--- What needs to be done ---
Looking at the material below, work out how many of its lines hold the string "Next". Give that figure alone.

--- Exercise inputs ---
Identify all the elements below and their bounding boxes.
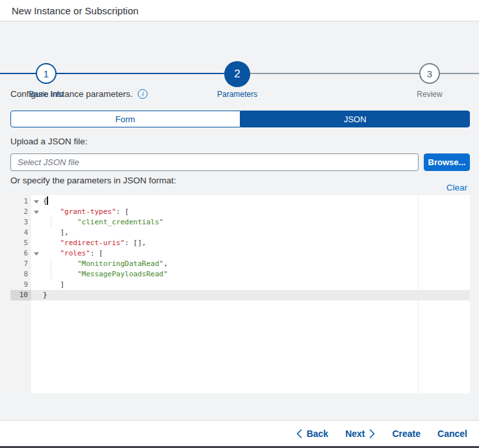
line-number: 6 <box>10 248 31 259</box>
wizard-progress-bar: 1 2 3 Basic Info Parameters Review <box>0 22 479 85</box>
upload-json-label: Upload a JSON file: <box>10 137 88 146</box>
tab-form[interactable]: Form <box>10 111 240 127</box>
editor-line-5[interactable]: 5 "redirect-uris": [], <box>10 238 470 248</box>
new-instance-dialog: New Instance or Subscription 1 2 3 Basic… <box>0 0 479 448</box>
tab-json[interactable]: JSON <box>240 111 471 127</box>
json-code-editor[interactable]: 1{2 "grant-types": [3 "client_credential… <box>10 195 470 393</box>
line-number: 2 <box>10 207 31 217</box>
chevron-right-icon <box>369 429 375 438</box>
cancel-button-label: Cancel <box>437 428 467 439</box>
editor-line-7[interactable]: 7 "MonitoringDataRead", <box>10 259 470 269</box>
step-number: 2 <box>234 68 240 81</box>
line-number: 1 <box>10 196 31 207</box>
dialog-header: New Instance or Subscription <box>0 0 479 21</box>
code-text: "MessagePayloadsRead" <box>43 270 168 278</box>
step-label-parameters[interactable]: Parameters <box>198 90 276 99</box>
code-text: } <box>43 291 47 299</box>
text-cursor <box>47 196 48 205</box>
code-text: ] <box>43 280 64 289</box>
view-mode-segmented-control: Form JSON <box>10 111 470 127</box>
browse-button[interactable]: Browse... <box>424 153 470 171</box>
code-text: "roles": [ <box>43 249 103 257</box>
line-number: 9 <box>10 280 31 290</box>
cancel-button[interactable]: Cancel <box>437 428 467 439</box>
editor-line-6[interactable]: 6 "roles": [ <box>10 248 470 259</box>
editor-line-9[interactable]: 9 ] <box>10 280 470 290</box>
progress-track-completed <box>0 73 224 74</box>
step-label-review[interactable]: Review <box>391 90 469 99</box>
info-icon[interactable]: i <box>138 89 148 99</box>
code-text: "grant-types": [ <box>43 207 129 216</box>
json-file-input[interactable] <box>10 153 419 171</box>
line-number: 5 <box>10 238 31 248</box>
step-circle-review[interactable]: 3 <box>419 63 440 84</box>
line-number: 8 <box>10 269 31 280</box>
create-button[interactable]: Create <box>392 428 421 439</box>
line-number: 3 <box>10 217 31 228</box>
step-number: 3 <box>427 68 432 79</box>
line-number: 10 <box>10 290 31 300</box>
clear-button[interactable]: Clear <box>447 183 467 192</box>
code-text: "client_credentials" <box>43 218 163 226</box>
code-text: "MonitoringDataRead", <box>43 259 168 268</box>
chevron-left-icon <box>296 429 302 438</box>
step-circle-parameters[interactable]: 2 <box>224 61 250 87</box>
fold-arrow-icon[interactable] <box>34 200 39 204</box>
json-editor-lines: 1{2 "grant-types": [3 "client_credential… <box>10 195 470 300</box>
dialog-title: New Instance or Subscription <box>12 5 138 16</box>
specify-json-label: Or specify the parameters in JSON format… <box>10 176 176 185</box>
step-number: 1 <box>44 68 49 79</box>
dialog-footer: Back Next Create Cancel <box>0 420 479 446</box>
configure-heading-row: Configure instance parameters. i <box>10 89 148 99</box>
editor-line-4[interactable]: 4 ], <box>10 228 470 238</box>
editor-line-1[interactable]: 1{ <box>10 196 470 207</box>
editor-line-10[interactable]: 10} <box>10 290 470 300</box>
code-text: "redirect-uris": [], <box>43 239 146 247</box>
line-number: 7 <box>10 259 31 269</box>
fold-arrow-icon[interactable] <box>34 211 39 214</box>
editor-line-8[interactable]: 8 "MessagePayloadsRead" <box>10 269 470 280</box>
configure-heading: Configure instance parameters. <box>10 89 133 99</box>
code-text: ], <box>43 228 69 237</box>
progress-track-upcoming <box>224 73 479 74</box>
editor-line-3[interactable]: 3 "client_credentials" <box>10 217 470 228</box>
code-text: { <box>43 197 48 205</box>
step-circle-basic-info[interactable]: 1 <box>36 63 57 84</box>
back-button[interactable]: Back <box>296 428 328 439</box>
create-button-label: Create <box>392 428 421 439</box>
next-button-label: Next <box>345 428 365 439</box>
line-number: 4 <box>10 228 31 238</box>
editor-line-2[interactable]: 2 "grant-types": [ <box>10 207 470 217</box>
fold-arrow-icon[interactable] <box>34 252 39 256</box>
next-button[interactable]: Next <box>345 428 375 439</box>
back-button-label: Back <box>307 428 328 439</box>
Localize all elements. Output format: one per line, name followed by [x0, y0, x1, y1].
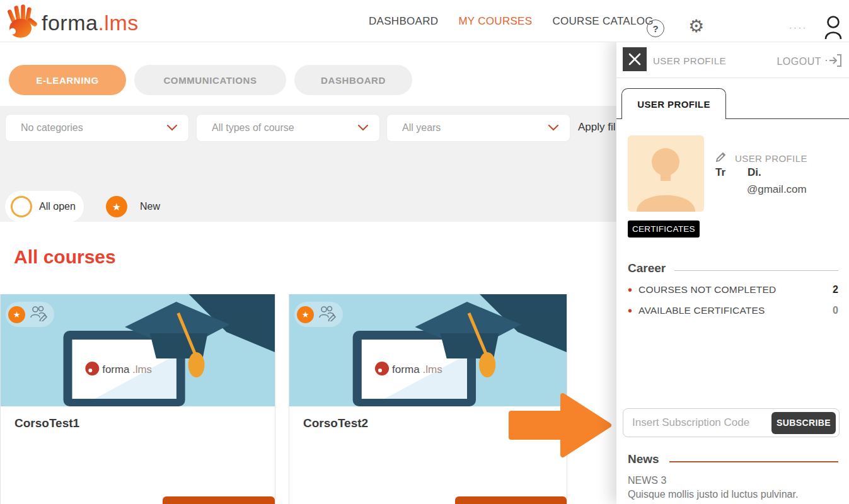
filter-all-open[interactable]: All open: [5, 191, 84, 222]
user-email: @gmail.com: [747, 183, 807, 196]
news-title: News: [628, 452, 659, 466]
close-icon[interactable]: [623, 47, 647, 71]
year-dropdown[interactable]: All years: [386, 114, 570, 142]
course-action-button[interactable]: [455, 496, 567, 504]
divider: [669, 461, 838, 462]
star-icon: ★: [8, 306, 25, 323]
course-card-corsotest1[interactable]: forma .lms ★ CorsoTest1: [0, 294, 275, 504]
user-last-name: Di.: [748, 166, 761, 179]
svg-text:forma: forma: [102, 364, 130, 375]
top-header: forma.lms DASHBOARD MY COURSES COURSE CA…: [0, 0, 849, 42]
pencil-icon: [715, 151, 727, 166]
username-redacted: ····: [789, 23, 807, 32]
section-tabs: E-LEARNING COMMUNICATIONS DASHBOARD: [9, 65, 412, 95]
course-badges: ★: [6, 302, 54, 327]
career-title: Career: [628, 261, 666, 275]
nav-course-catalog[interactable]: COURSE CATALOG: [552, 15, 653, 28]
news-section-heading: News: [628, 452, 838, 466]
svg-text:.lms: .lms: [132, 364, 152, 375]
formalms-logo[interactable]: forma.lms: [6, 4, 139, 42]
filter-new-label: New: [140, 201, 160, 212]
career-item-courses-not-completed: • COURSES NOT COMPLETED 2: [628, 284, 838, 296]
course-type-dropdown[interactable]: All types of course: [196, 114, 380, 142]
star-icon: ★: [297, 306, 314, 323]
apply-filters-button[interactable]: Apply fil: [578, 121, 616, 134]
svg-text:.lms: .lms: [422, 364, 442, 375]
divider: [616, 77, 849, 78]
user-avatar-icon[interactable]: [823, 15, 843, 43]
formalms-app: forma.lms DASHBOARD MY COURSES COURSE CA…: [0, 0, 849, 504]
tab-elearning[interactable]: E-LEARNING: [9, 65, 126, 95]
user-profile-panel: USER PROFILE LOGOUT USER PROFILE: [616, 39, 849, 504]
subscription-code-input[interactable]: [623, 416, 771, 429]
career-section-heading: Career: [628, 261, 838, 275]
user-name: Tr Di.: [715, 166, 761, 179]
certificates-badge[interactable]: CERTIFICATES: [628, 220, 700, 238]
year-dropdown-value: All years: [387, 122, 548, 134]
filter-new[interactable]: ★ New: [106, 196, 160, 217]
filter-all-open-label: All open: [39, 201, 76, 212]
chevron-down-icon: [548, 122, 558, 134]
chevron-down-icon: [358, 122, 368, 134]
course-type-dropdown-value: All types of course: [197, 122, 358, 134]
formalms-hand-icon: [6, 4, 38, 42]
page-title: All courses: [14, 246, 116, 268]
bullet-icon: •: [628, 284, 632, 296]
tab-user-profile[interactable]: USER PROFILE: [621, 88, 726, 119]
category-dropdown-value: No categories: [6, 122, 167, 134]
star-icon: ★: [106, 196, 127, 217]
course-action-button[interactable]: [163, 496, 275, 504]
news-item-body: Quisque mollis justo id luctus pulvinar.: [628, 489, 798, 500]
subscribe-button[interactable]: SUBSCRIBE: [771, 412, 836, 434]
logout-label: LOGOUT: [777, 56, 821, 67]
panel-title: USER PROFILE: [653, 55, 726, 66]
chevron-down-icon: [167, 122, 177, 134]
top-navigation: DASHBOARD MY COURSES COURSE CATALOG: [369, 0, 654, 42]
career-item-label: AVAILABLE CERTIFICATES: [638, 305, 826, 316]
edit-profile-label: USER PROFILE: [735, 153, 807, 164]
news-item-title[interactable]: NEWS 3: [628, 475, 666, 486]
users-edit-icon: [318, 305, 337, 324]
annotation-arrow-icon: [508, 389, 614, 464]
subscription-code-box: SUBSCRIBE: [623, 408, 840, 437]
bullet-icon: •: [628, 304, 632, 317]
nav-dashboard[interactable]: DASHBOARD: [369, 15, 438, 28]
edit-profile-button[interactable]: USER PROFILE: [715, 151, 807, 166]
help-icon[interactable]: ?: [647, 20, 664, 37]
logout-icon: [825, 54, 841, 69]
divider: [674, 270, 838, 271]
users-edit-icon: [29, 305, 48, 324]
course-image: forma .lms ★: [1, 294, 275, 406]
course-badges: ★: [294, 302, 343, 327]
career-item-label: COURSES NOT COMPLETED: [638, 284, 826, 295]
user-first-name: Tr: [715, 166, 725, 179]
career-item-value: 0: [833, 305, 838, 316]
profile-avatar: [628, 135, 704, 212]
course-title: CorsoTest1: [1, 406, 275, 430]
gear-icon[interactable]: ⚙: [688, 18, 704, 35]
category-dropdown[interactable]: No categories: [5, 114, 189, 142]
logo-wordmark: forma.lms: [42, 11, 139, 35]
logout-button[interactable]: LOGOUT: [777, 54, 841, 69]
svg-text:forma: forma: [392, 364, 420, 375]
status-filters: All open ★ New: [5, 191, 160, 222]
nav-my-courses[interactable]: MY COURSES: [458, 15, 532, 28]
career-item-available-certificates: • AVAILABLE CERTIFICATES 0: [628, 304, 838, 317]
circle-icon: [11, 196, 32, 217]
tab-dashboard[interactable]: DASHBOARD: [294, 65, 412, 95]
career-item-value: 2: [833, 284, 838, 295]
tab-communications[interactable]: COMMUNICATIONS: [134, 65, 286, 95]
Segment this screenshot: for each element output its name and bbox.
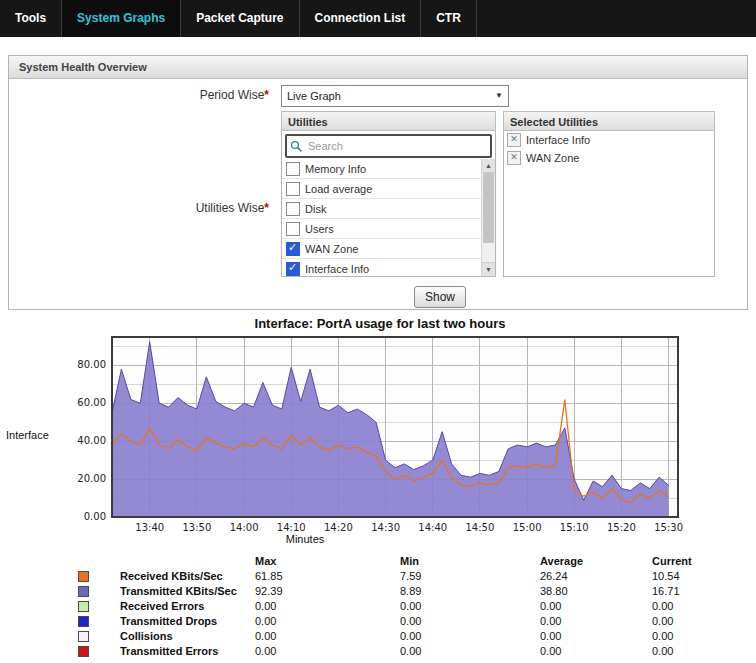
svg-text:15:20: 15:20	[607, 522, 636, 533]
tab-system-graphs[interactable]: System Graphs	[62, 0, 181, 37]
period-select[interactable]: Live Graph ▼	[281, 85, 509, 107]
stats-value: 0.00	[255, 614, 400, 629]
checkbox[interactable]	[286, 222, 300, 236]
required-asterisk: *	[264, 201, 269, 215]
legend-swatch	[78, 631, 89, 642]
stats-value: 0.00	[255, 629, 400, 644]
stats-value: 0.00	[255, 599, 400, 614]
legend-swatch	[78, 616, 89, 627]
utilities-list-header: Utilities	[281, 111, 496, 131]
svg-text:14:20: 14:20	[324, 522, 353, 533]
selected-utility-wan-zone: ✕ WAN Zone	[504, 149, 714, 167]
stats-row-label: Transmitted Drops	[120, 614, 255, 629]
stats-value: 0.00	[540, 599, 652, 614]
checkbox[interactable]	[286, 262, 300, 276]
utility-item-memory-info[interactable]: Memory Info	[282, 159, 481, 179]
stats-value: 16.71	[652, 584, 736, 599]
stats-row-label: Collisions	[120, 629, 255, 644]
utilities-search-box[interactable]	[285, 134, 492, 158]
search-icon	[290, 140, 303, 153]
utility-item-load-average[interactable]: Load average	[282, 179, 481, 199]
stats-value: 92.39	[255, 584, 400, 599]
stats-value: 38.80	[540, 584, 652, 599]
svg-text:40.00: 40.00	[77, 435, 106, 446]
legend-swatch	[78, 601, 89, 612]
stats-value: 61.85	[255, 569, 400, 584]
svg-text:13:50: 13:50	[182, 522, 211, 533]
tab-ctr[interactable]: CTR	[421, 0, 477, 37]
stats-row-label: Transmitted Errors	[120, 644, 255, 659]
checkbox[interactable]	[286, 162, 300, 176]
utility-item-label: Memory Info	[305, 163, 366, 175]
selected-utilities-list: ✕ Interface Info ✕ WAN Zone	[503, 131, 715, 277]
stats-value: 0.00	[400, 644, 540, 659]
legend-swatch	[78, 571, 89, 582]
utilities-scrollbar[interactable]: ▲ ▼	[481, 159, 495, 276]
svg-text:15:00: 15:00	[513, 522, 542, 533]
svg-text:15:30: 15:30	[654, 522, 683, 533]
svg-text:0.00: 0.00	[84, 511, 106, 522]
period-select-value: Live Graph	[287, 90, 341, 102]
utilities-search-input[interactable]	[306, 139, 487, 153]
stats-value: 0.00	[540, 629, 652, 644]
required-asterisk: *	[264, 88, 269, 102]
stats-value: 0.00	[652, 599, 736, 614]
svg-text:20.00: 20.00	[77, 473, 106, 484]
utility-item-label: Load average	[305, 183, 372, 195]
chart-title: Interface: PortA usage for last two hour…	[60, 316, 700, 331]
utilities-items: Memory Info Load average Disk Users WAN …	[282, 159, 481, 276]
utilities-wise-label: Utilities Wise*	[9, 201, 269, 215]
tab-tools[interactable]: Tools	[0, 0, 62, 37]
checkbox[interactable]	[286, 242, 300, 256]
utility-item-wan-zone[interactable]: WAN Zone	[282, 239, 481, 259]
usage-chart-svg: 13:4013:5014:0014:1014:2014:3014:4014:50…	[66, 333, 706, 545]
checkbox[interactable]	[286, 202, 300, 216]
utility-item-label: Users	[305, 223, 334, 235]
utility-item-users[interactable]: Users	[282, 219, 481, 239]
stats-header-average: Average	[540, 554, 652, 569]
svg-text:80.00: 80.00	[77, 359, 106, 370]
show-button[interactable]: Show	[414, 286, 466, 308]
stats-header-min: Min	[400, 554, 540, 569]
stats-value: 0.00	[400, 614, 540, 629]
selected-utility-label: WAN Zone	[526, 152, 579, 164]
chevron-down-icon: ▼	[495, 86, 503, 106]
remove-icon[interactable]: ✕	[507, 151, 521, 165]
utilities-list: Memory Info Load average Disk Users WAN …	[281, 131, 496, 277]
stats-value: 0.00	[540, 644, 652, 659]
svg-text:15:10: 15:10	[560, 522, 589, 533]
selected-utility-label: Interface Info	[526, 134, 590, 146]
utility-item-disk[interactable]: Disk	[282, 199, 481, 219]
svg-text:14:40: 14:40	[418, 522, 447, 533]
stats-value: 10.54	[652, 569, 736, 584]
scroll-up-icon[interactable]: ▲	[482, 159, 495, 173]
scrollbar-thumb[interactable]	[483, 173, 494, 243]
selected-utility-interface-info: ✕ Interface Info	[504, 131, 714, 149]
stats-value: 0.00	[400, 629, 540, 644]
stats-value: 26.24	[540, 569, 652, 584]
stats-value: 0.00	[652, 629, 736, 644]
utility-item-interface-info[interactable]: Interface Info	[282, 259, 481, 276]
tab-packet-capture[interactable]: Packet Capture	[181, 0, 299, 37]
period-wise-label: Period Wise*	[9, 88, 269, 102]
svg-text:14:00: 14:00	[230, 522, 259, 533]
checkbox[interactable]	[286, 182, 300, 196]
tab-connection-list[interactable]: Connection List	[300, 0, 422, 37]
utility-item-label: Interface Info	[305, 263, 369, 275]
top-nav: Tools System Graphs Packet Capture Conne…	[0, 0, 756, 37]
selected-utilities-header: Selected Utilities	[503, 111, 715, 131]
chart-y-axis-label: Interface	[6, 429, 49, 441]
panel-title: System Health Overview	[9, 56, 747, 79]
legend-swatch	[78, 646, 89, 657]
svg-text:14:50: 14:50	[465, 522, 494, 533]
stats-value: 0.00	[652, 644, 736, 659]
system-health-panel: System Health Overview Period Wise* Live…	[8, 55, 748, 310]
remove-icon[interactable]: ✕	[507, 133, 521, 147]
stats-header-max: Max	[255, 554, 400, 569]
stats-row-label: Transmitted KBits/Sec	[120, 584, 255, 599]
stats-value: 7.59	[400, 569, 540, 584]
svg-text:14:10: 14:10	[277, 522, 306, 533]
scroll-down-icon[interactable]: ▼	[482, 262, 495, 276]
stats-value: 0.00	[400, 599, 540, 614]
utility-item-label: WAN Zone	[305, 243, 358, 255]
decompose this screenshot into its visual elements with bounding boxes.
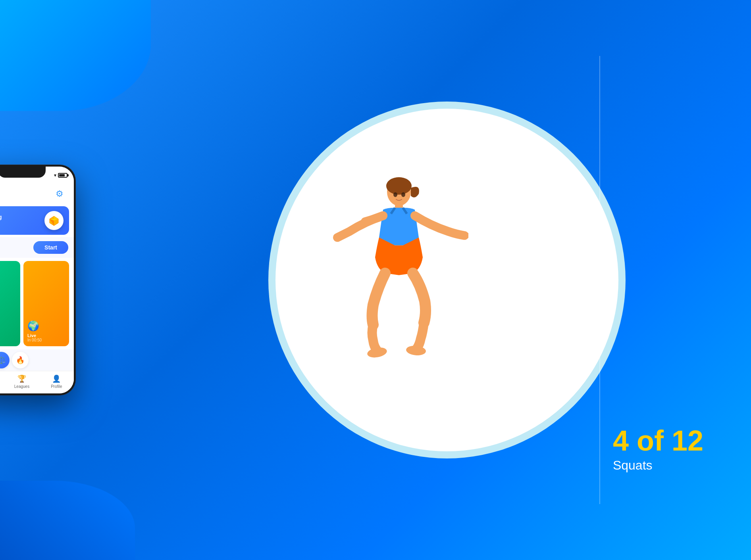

--- Response for this exercise ---
3